Residents weigh in on transportation issues
Want to see incentives for carpooling and buses
Traffic can be tough, even in once-rural Southern Maryland.
Seeking to address the growing concerns of citizens in the tri-county area related to traffic congestion, the Southern Maryland Group chapter of the Sierra Club, a national environmental advocacy organization, held a regional transportation forum Wednesday night at Patuxent River Naval Air Museum to provide a space to brainstorm ideas on how to mitigate the heavy flow of traffic and environmental issues associated with it.
During question and answer sessions, residents from St. Mary’s and Calvert counties brought up transportation problems that have been exacer- bated by development in both jurisdictions.
Forum attendants found issue with a lack of alternatives to motor vehicles in, and between, both counties, specifically related to travel to and from Naval Air Station Patuxent River.

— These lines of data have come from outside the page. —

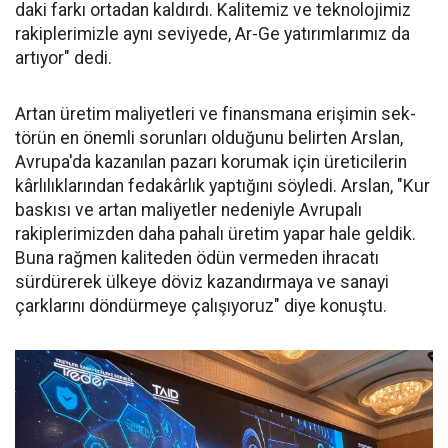
daki farkı ortadan kaldırdı. Kalitemiz ve teknolojimiz
ra­kiplerimizle aynı seviyede, Ar-Ge ya­tırımlarımız da
ar­tıyor" dedi.
Artan üretim ma­liyetleri ve finans­mana erişimin sek­
törün en önemli sorunları oldu­ğunu belirten Arslan,
Avrupa'da kazanılan pazarı korumak için üreticilerin
kârlılıklarından fe­dakârlık yaptığını söyledi. Arslan, "Kur
baskısı ve artan maliyetler nedeniyle Avrupalı
rakiplerimiz­den daha pahalı üretim yapar ha­le geldik.
Buna rağmen kaliteden ödün vermeden ihracatı
sürdüre­rek ülkeye döviz kazandırmaya ve sanayi
çarklarını döndürmeye ça­lışıyoruz" diye konuştu.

About 93 percent of base employees commute to NAS Pax River by a single occupancy vehicle, according to a study conducted by the College of Southern Maryland and presented during the forum by Frank Allen, president of the Patuxent Tidewater Land Trust.
Although strategies have been introduced to decrease base traffic, like
adding more security guards, “more efficient credentials verification” to allow more vehicles to pass quickly through the gates, and coordination with Maryland Department of Transportation’s State Highway Administration to time light signals to support quickly-moving traffic, there are still a number of untapped resources that could be implemented, Allen said.

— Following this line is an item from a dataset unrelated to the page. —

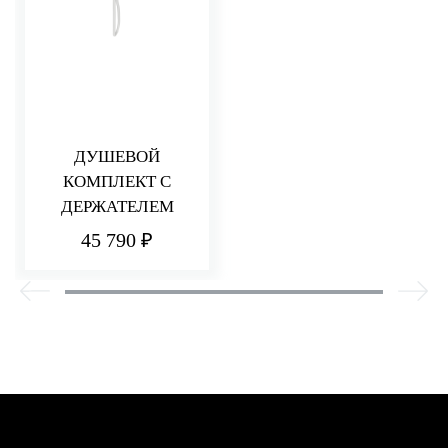
ДУШЕВОЙ
КОМПЛЕКТ С
ДЕРЖАТЕЛЕМ
45 790 ₽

A reinstated water taxi service from Calvert to to the base garnered some support among attendants, as well as a reliable shuttle system that stops at the base. The ferry was shut down after the construction of the Gov. Thomas Johnson Bridge between Calvert and St. Mary’s 41 years ago.
The bridge, the main
route of travel between the counties, sees an average of 33,000 vehicles per day, according to the presentation. A replacement bridge has been in conversation for the last 11 years, with $6 million already spent on planning for the project, The Enterprise reported in October.
An on-base shuttle program was ended in 2012 “due to funding constraints,” according to the presentation, apparently an impediment to car pooling practices, which fell from 18 users per day in 2012 to just four in 2017.

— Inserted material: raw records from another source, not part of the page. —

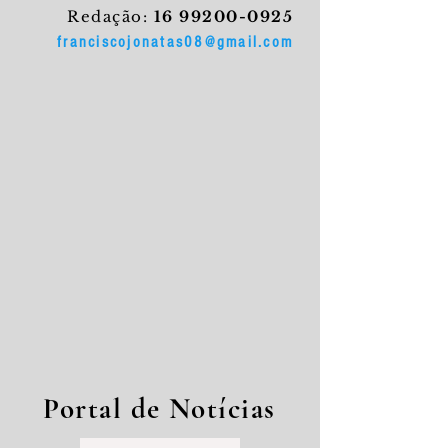
Redação:
16 99200-0925
franciscojonatas08@gmail.com
Portal de Notícias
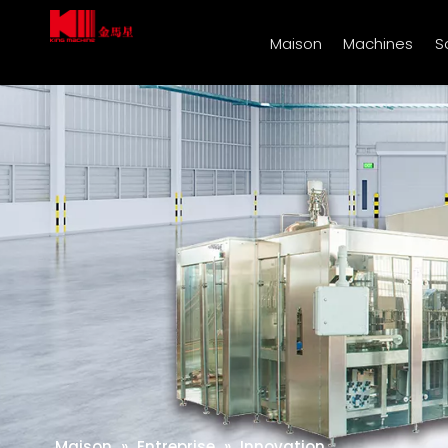
Maison
Machines
S
Maison
»
Entreprise
»
Innovation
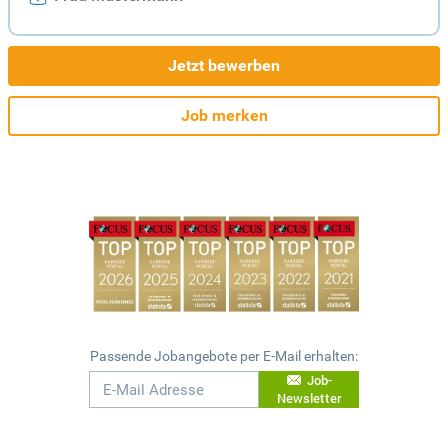
Jetzt bewerben
Job merken
Passende Jobangebote per E-Mail erhalten:
Job-
Newsletter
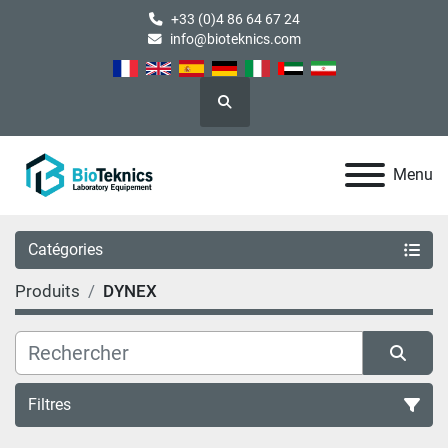
+33 (0)4 86 64 67 24
info@bioteknics.com
Rechercher
Menu
Catégories
Produits
DYNEX
Filtres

“Upgrading the system over time to allow base bus access” is necessary to limit the number of single occupancy vehicles traveling there, Allen said.
About seven buses and nine bus routes exist in St. Mary’s County, but accessibility is an issue. SHA has prohibited the St. Mary’s County Department of Public Works
and Transportation from putting up STS bus stop signs on state-controlled roads, leaving bus users to rely on a “flag stop system,” Scott Anderson, chair of the St. Mary’s Transportation Advisory Committee, said.
There are also gap times in bus schedules, which typically stop running between 6 and 7 p.m. Calvert County has five routes, and two shuttles to bus users to Prince Frederick.
Anderson would like to see St. Mary’s add “nine more routes than we have,” but “our only problem is money,” he said. Without additional funding, Anderson said he would like to create “better route maps” for those who use the STS service, because “information is cheap,” he said.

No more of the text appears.